実際、美とは公共のものだから、だれでも「自分のもの」にできる。宣伝效果が得られるなら、それでよいのだろう。客家委員会は時代の流れに合わせ、社会の脈動を把握し、油桐を単なる経済利益から、観光、生態、文化面でその価値を高めた。最も重要なのは、美を感じる心、美の感動、日常生活と自然の融和である。打ち上げ花火のような活動ならば、時間が経てば煙も消え雲は散って、美しいさざなみを心の湖に立て続けることはないので、たいへん惜しい。

中、彰、投山林間,油桐の数は多くないが、開花期には十分美しい景色が見られる。私の故郷は八卦山脈の近くで、八卦山脈にはサイクリングロード(健康歩道)がたくさんあり、私は家族と休日よく散歩に出かける。八卦山区にも油桐の木がたくさん植えられており、いつも油桐の花が咲く季節には、山道を歩き、目を愉しませている。
長年観察しているが、油桐の開花時期は、五月が最盛期だが、時に狂うこともあるのは、気候や雨水量が関係しているのだろう。最におかしなことは、八、九月にも、数本の油桐が「五月雪」を降らせているのに逢うことがある。

桐花観賞にはいつくかの角度、特殊な景色がある。走る電車から(自動車から)眺めると、山々がひとつまたひとつと過ぎていき、広々とした美しさを感じられる。山の斜面の高台に立って或いは座って見ると、視野が広々と、見上げたり、平視したり、見下ろしたりと、遠く近く一本一本、一群一群の油桐の花が、山の中の静かで平和な美さを感じられ、なかなかその場を離れがたくなる。

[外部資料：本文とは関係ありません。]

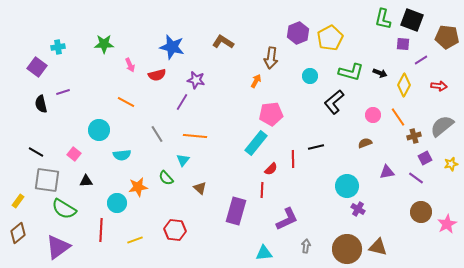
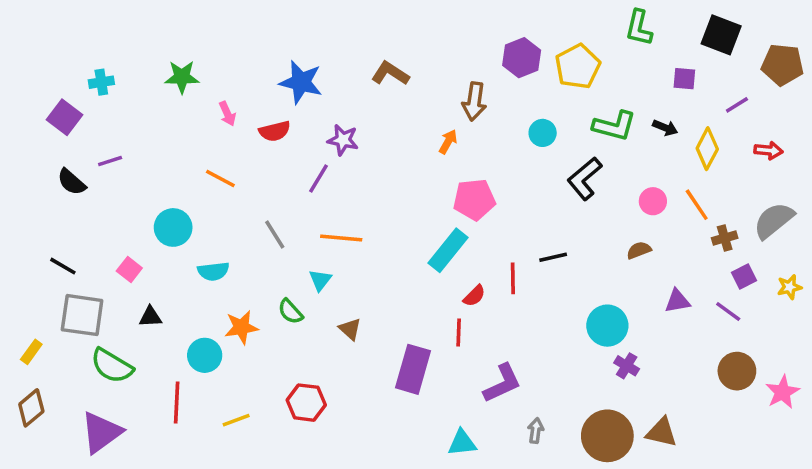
green L-shape: (383, 19) -> (639, 28), moved
purple square: (403, 44) -> (684, 79), moved
black semicircle: (41, 104) -> (72, 182), turned -36

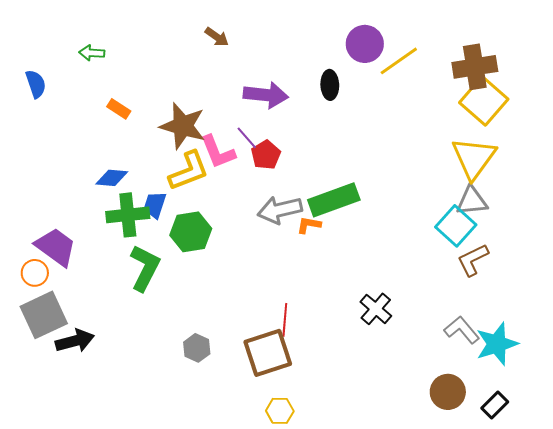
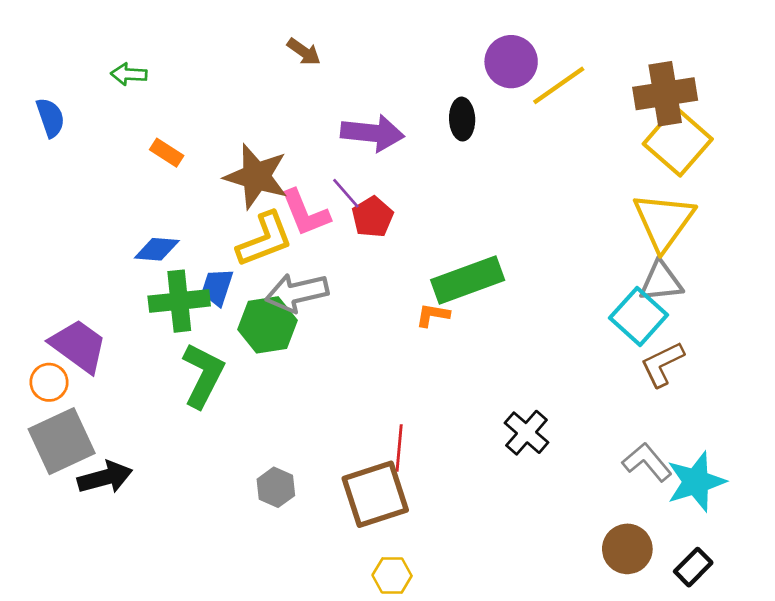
gray arrow: (280, 210) -> (297, 293), moved

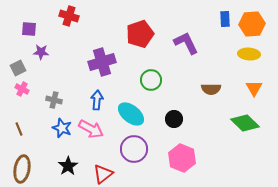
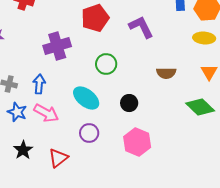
blue arrow: (97, 100) -> (39, 84), moved
purple circle: (134, 149) -> (89, 133), size x0.7

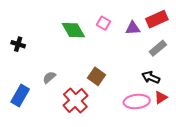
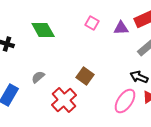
green diamond: (73, 30) -> (43, 30), moved
pink ellipse: (137, 101) -> (125, 101), turned -50

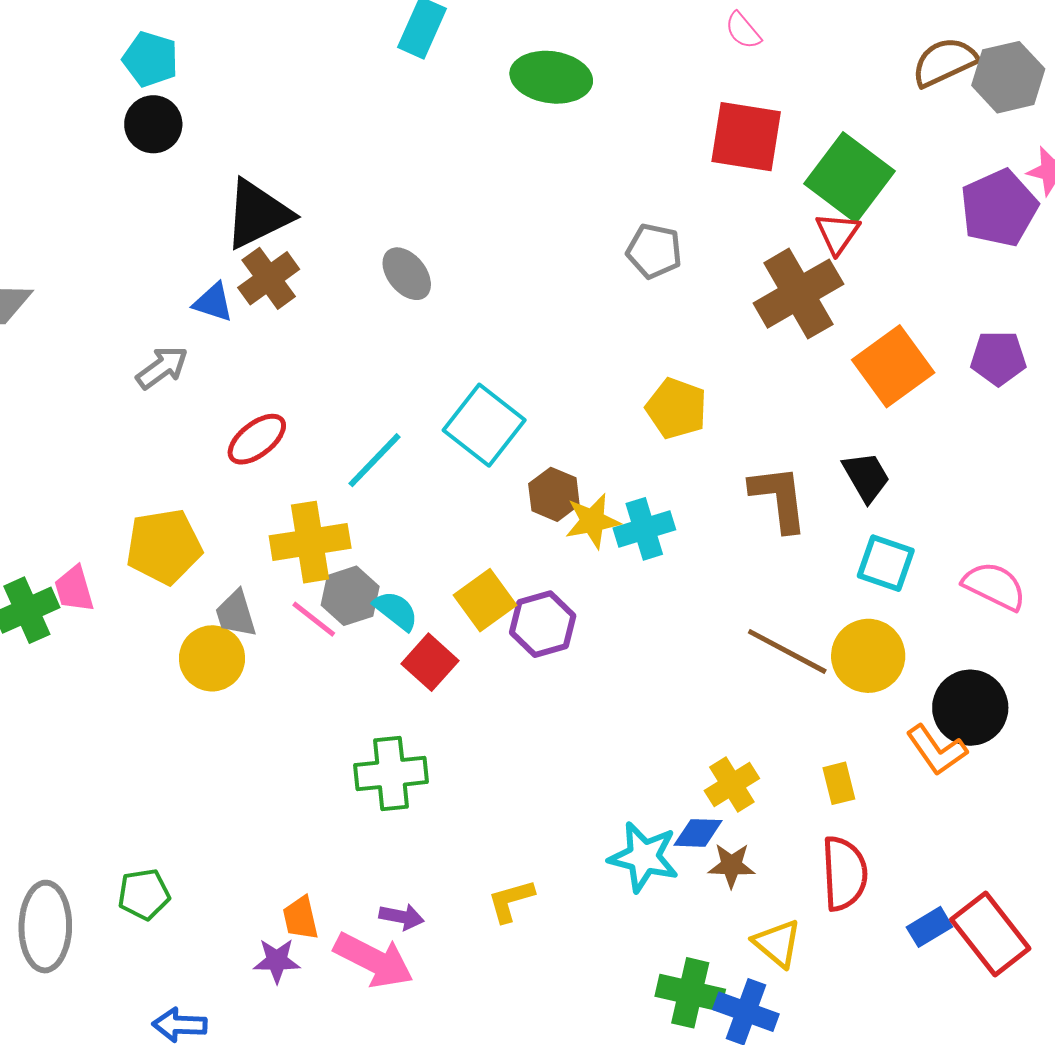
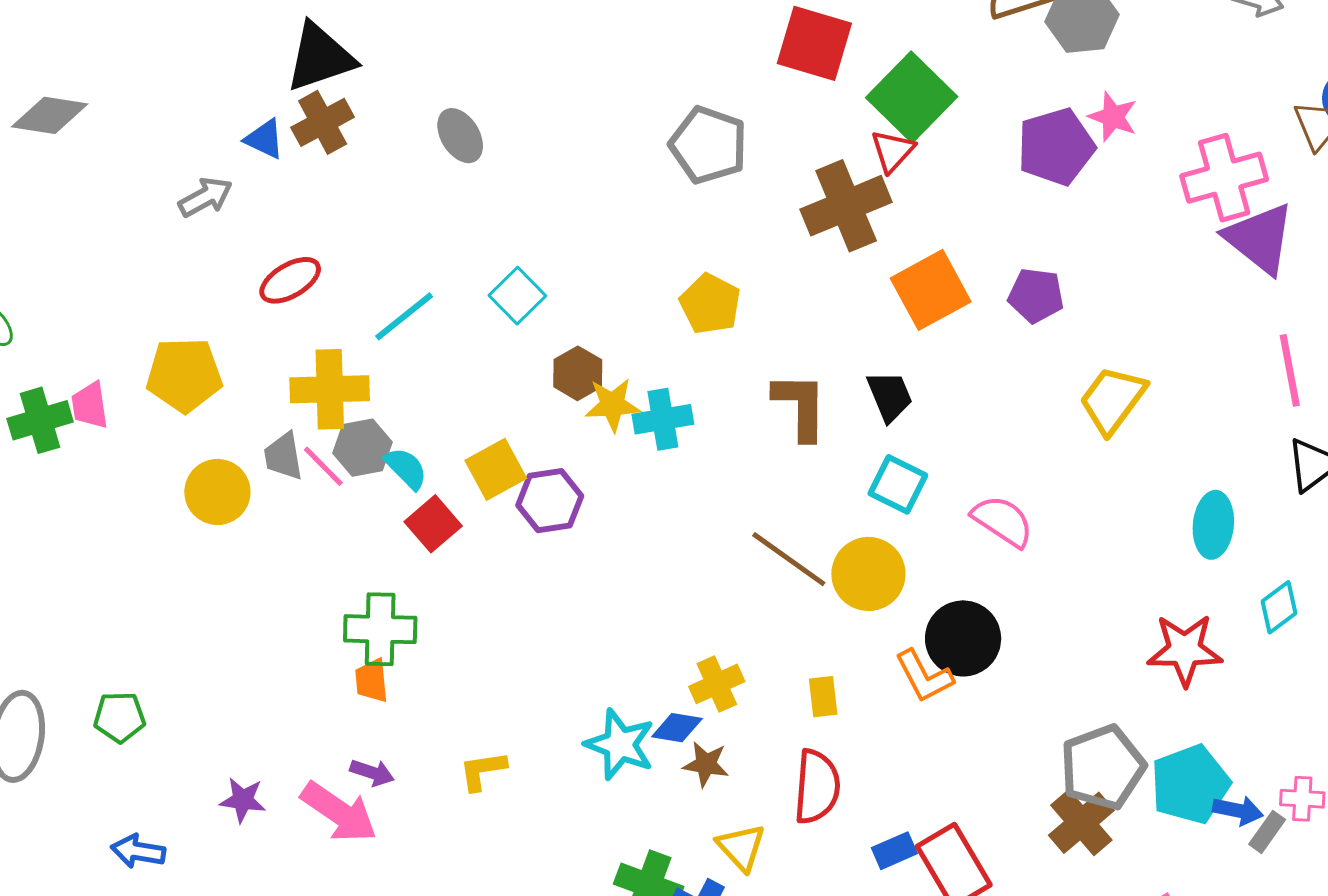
gray pentagon: (654, 251) -> (708, 145), size x1.4
cyan square: (484, 425) -> (517, 296), size x0.7
gray trapezoid: (236, 614) -> (283, 456), moved
orange trapezoid: (300, 918) -> (372, 681), moved

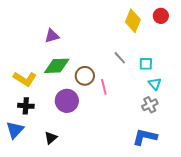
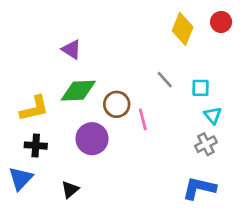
purple triangle: (52, 36) -> (71, 49), turned 49
yellow L-shape: (25, 79) -> (34, 108), turned -45

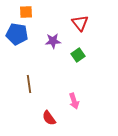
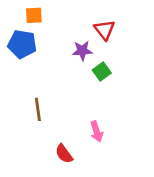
purple star: (53, 41) -> (82, 51), moved

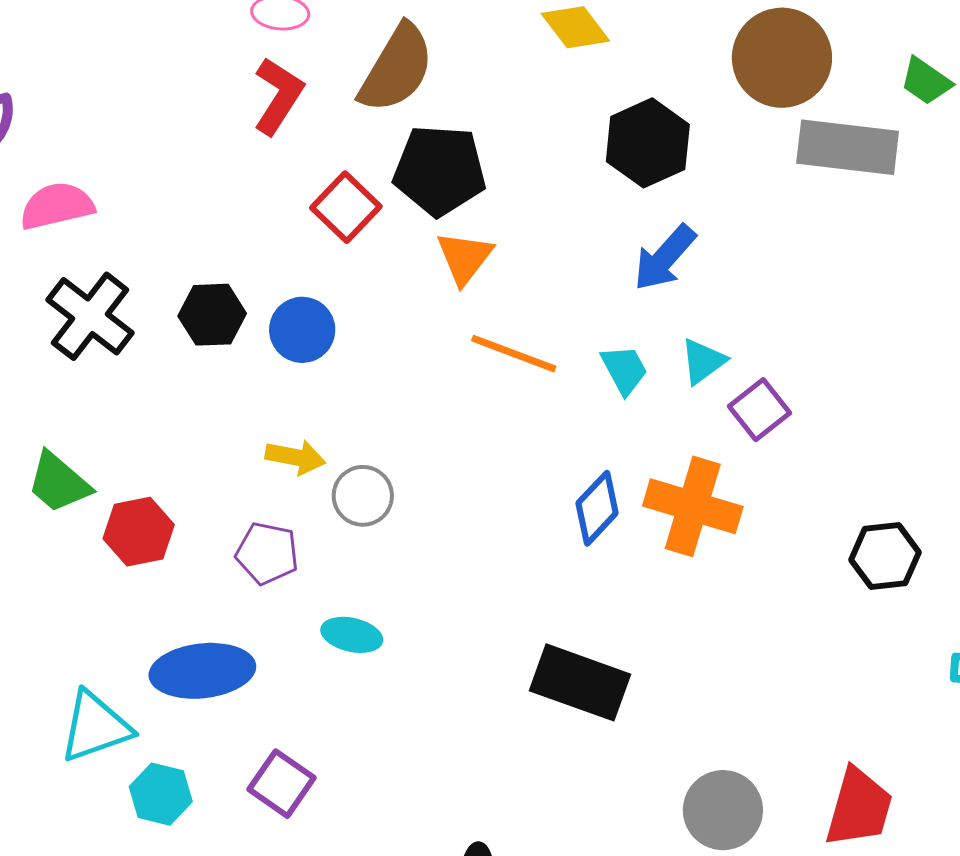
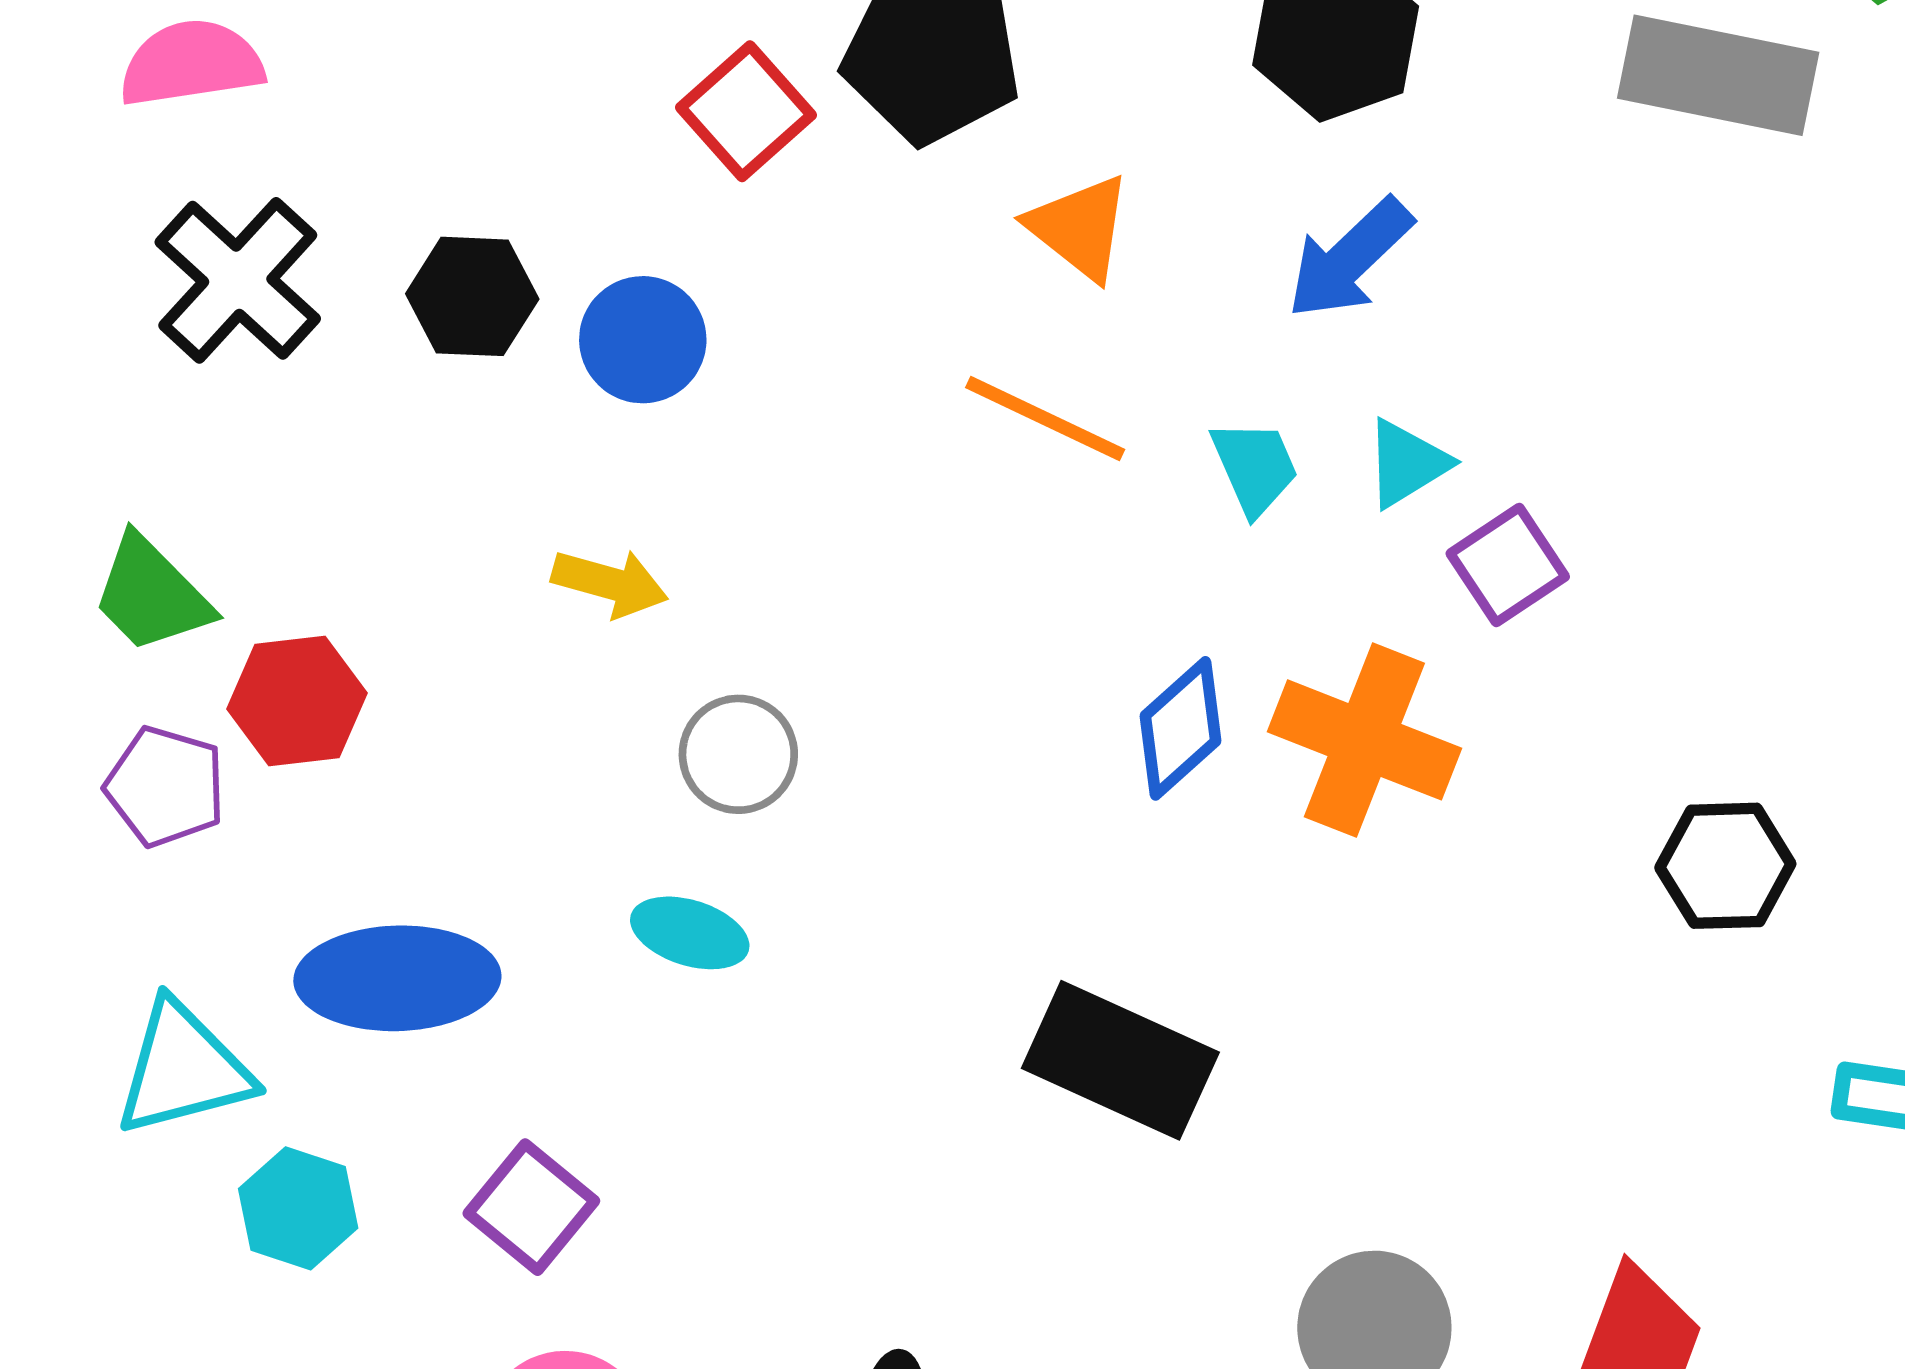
orange triangle: (464, 258) -> (1079, 227), moved, turned -34
gray circle: (363, 496) -> (738, 754), moved
purple pentagon: (267, 553) -> (165, 786), moved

最も複雑に思うのは、油桐の木の下の山道を行くときだ。路面いっぱいに油桐の花が敷き詰められ、時々白い花がひらひらと目の前を舞って足元に落ちるのを見ると、花を踏まないようにそっと注意して歩く。潔白で短い生命は、ふいにそれを惜しむ気持ちを湧き上がらせる。特に小雨の中或いは雨の後に、油桐の花の山道を散歩すると、花が湿った地面上に張り付き、なぜか、心が痛む感傷的な美しさがある。